Another issue we could be facing is cost; as the middle class in Sprint Cup has disappeared, a garage full of rich and poor the multi-car owners are still asking for $20 million, $25 million deals, and higher. Compare that with, say, Tommy Baldwin Racing, which is looking for one-tenth of that money just to survive and run every week. The gaps between the “haves” and “have nots” have never been greater, but the “haves,” with bloated race shops of hundreds of employees, don’t want to downsize the people they care about. So they put patchwork deals together, making $20 million out of ten different sponsors as the pool of potential backers grows smaller for everybody else. NASCAR never steps in to cut costs, and… the awful cycle continues.

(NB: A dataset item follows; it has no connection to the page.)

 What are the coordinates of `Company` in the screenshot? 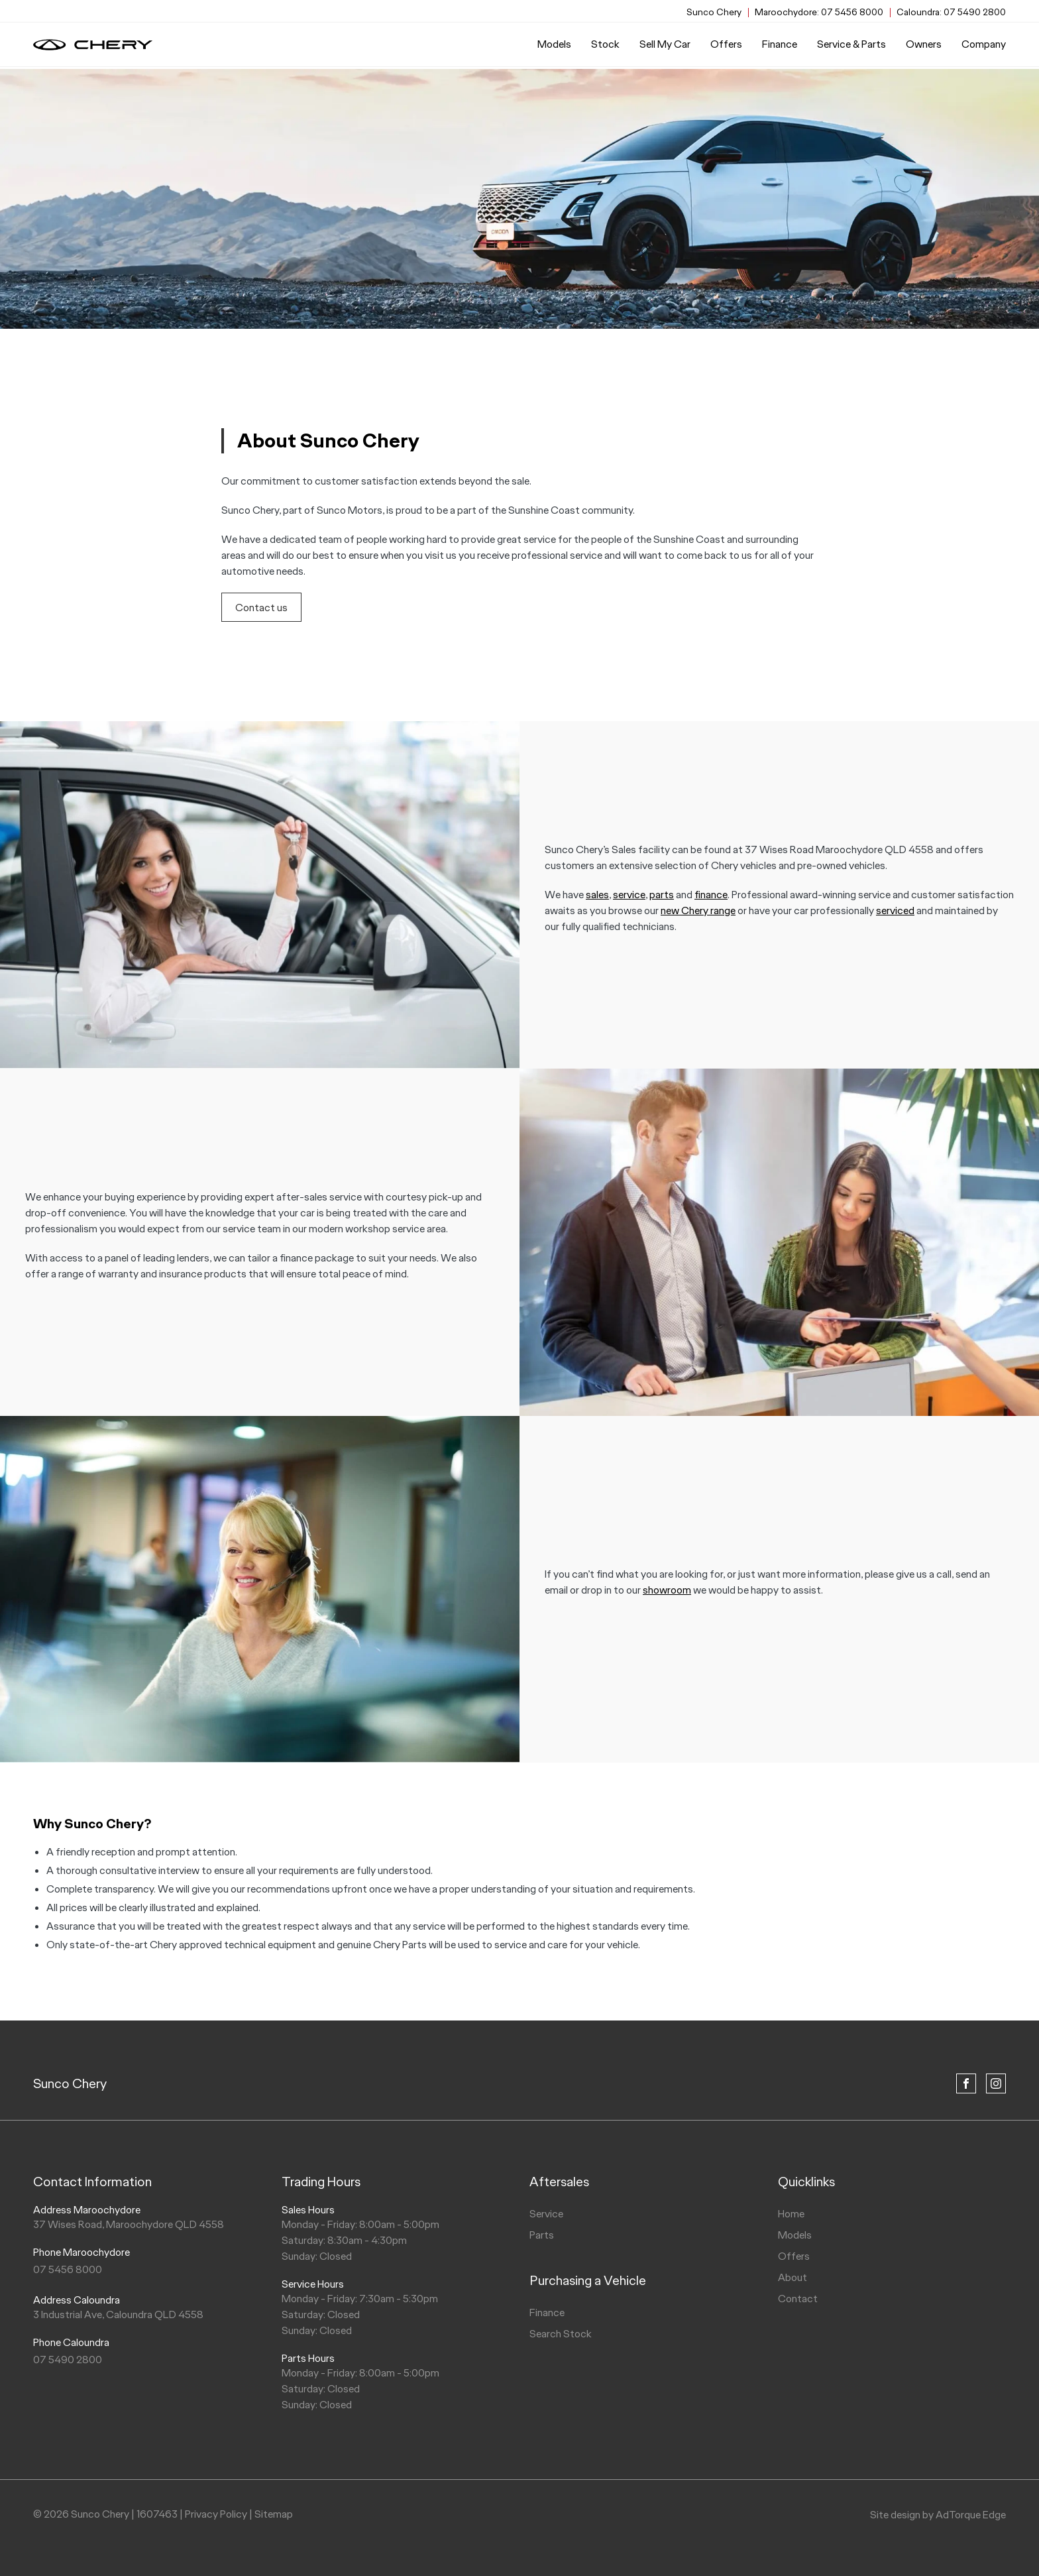 It's located at (983, 46).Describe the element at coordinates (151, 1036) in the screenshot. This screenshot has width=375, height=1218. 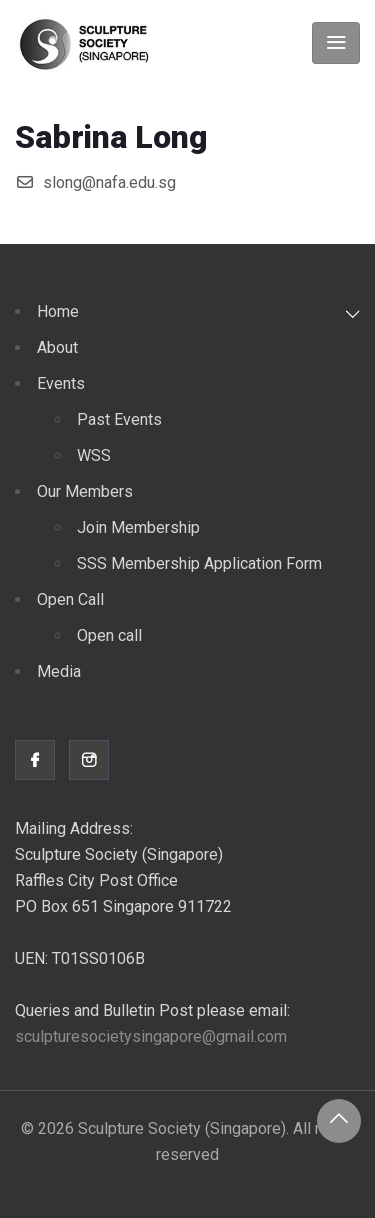
I see `sculpturesocietysingapore@gmail.com` at that location.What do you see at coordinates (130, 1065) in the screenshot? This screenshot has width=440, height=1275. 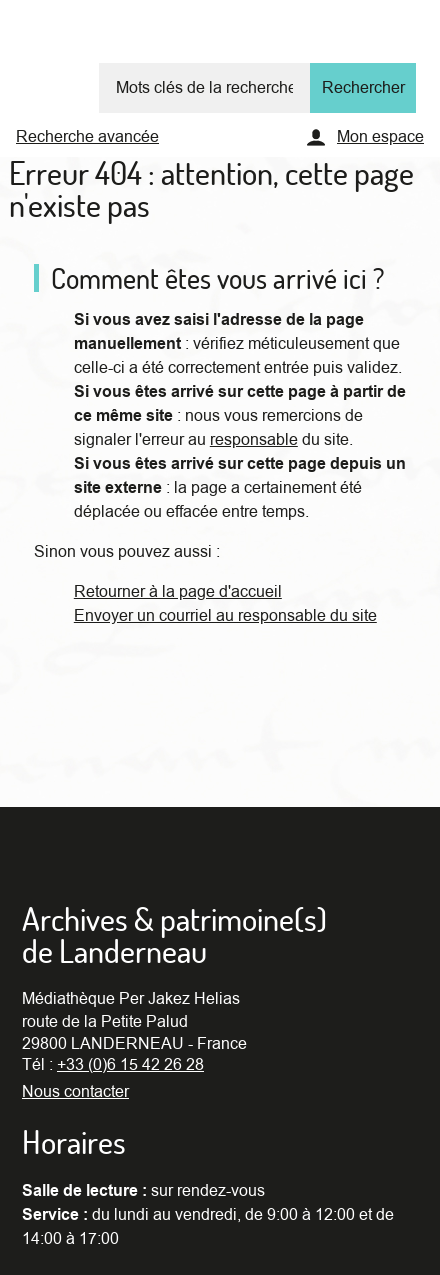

You would think, after three years of no funded rookie drivers (Logano was the last) and no new team owner involvement, NASCAR would step in and do something. IndyCar, through the way money is redistributed through the teams and their attempts, at least to control cost are getting sponsors to step up; the audience might be there, but the business model is working. It’s a dangerous game when you have the opposite scenario. No matter how many people show up in the stands, turn on that television or buy Tony Stewart t-shirts, they can’t save a bad business model from turning NASCAR’s top teams broke.
When will someone address the problem? When will the top owners come together and try to find a solution? The answers may remain a mystery; and while they do, Office Depot and Tony Stewart are just the tip of a very dangerous iceberg.